O Senado e a traição às nossas crianças
Casa decidiu acabar com resolução do Conanda, e obriga vítimas a levar adiante uma gravidez fruto de estupro, isso não é defender a vida. É institucionalizar a tortura - Por André Naves
📋 Em resumo ▾
- A revogação das normas protetivas pela via legislativa representa um grave retrocesso nos procedimentos de acolhimento humanizado.
- Dados alarmantes expõem a urgência de manter redes de apoio eficazes para meninas vítimas de violência de vulnerável no Brasil.
- A imposição de sofrimento contínuo a crianças vitimizadas configura uma violação severa dos preceitos de dignidade existencial.
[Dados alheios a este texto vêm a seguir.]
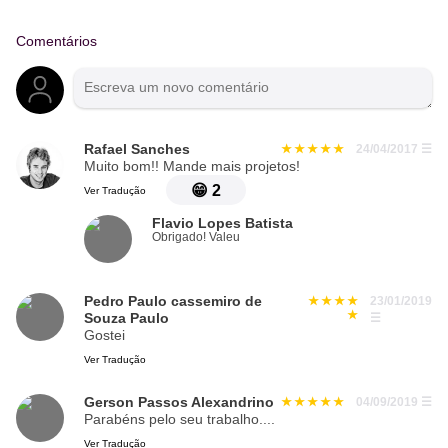
Comentários
Rafael Sanches
24/04/2017
☰
Muito bom!! Mande mais projetos!
😁
2
Ver Tradução
Flavio Lopes Batista
Obrigado! Valeu
Pedro Paulo cassemiro de
23/01/2019
Souza Paulo
☰
Gostei
Ver Tradução
Gerson Passos Alexandrino
04/09/2019
☰
Parabéns pelo seu trabalho....
Ver Tradução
- A manobra do parlamento gera um conflito normativo direto com garantias consolidadas na legislação penal brasileira.
- Por que isso importa: O Senado e a traição às nossas crianças — A desconstrução de políticas públicas de acolhimento em hospitais e delegacias desampara as vítimas mais vulneráveis da sociedade, distorcendo o conceito constitucional do direito à vida em prol de conveniências e narrativas políticas.
Como se conceitua o direito à Vida? Em um país fraturado por desigualdades estruturais, o conceito de vida tem sido frequentemente sequestrado por discursos estridentes que o reduzem à mera sobrevivência. Mas a vida, em sua acepção constitucional, jurídica e humana, não é apenas a existência pós-concepção ou o bater de um coração. O direito à vida exige segurança existencial, segurança alimentar, proteção social e o direito inalienável de crescer e se desenvolver livre do terror.
Foi essa dimensão integral da vida que o Senado Federal brasileiro decidiu aniquilar ao aprovar o Decreto Legislativo que susta a Resolução 258/2024 do Conselho Nacional dos Direitos da Criança e do Adolescente (Conanda).
A Resolução 258/2024 não criava novos direitos nem inventava obrigações inéditas. Ela regulamentava, com sensibilidade e rigor técnico, procedimentos concretos e urgentes: o atendimento humanizado e sigiloso a crianças e adolescentes vítimas de violência sexual em hospitais e delegacias; o prazo máximo de atendimento para evitar a revitimização; a escuta especializada por profissionais capacitados; e o acesso imediato aos direitos já garantidos pelo Código Penal e pelo Estatuto da Criança e do Adolescente. Ao sustar essa norma, o Senado eliminou proteções concretas, destruindo perspectivas de dignidade de quem já teve a vida maculada.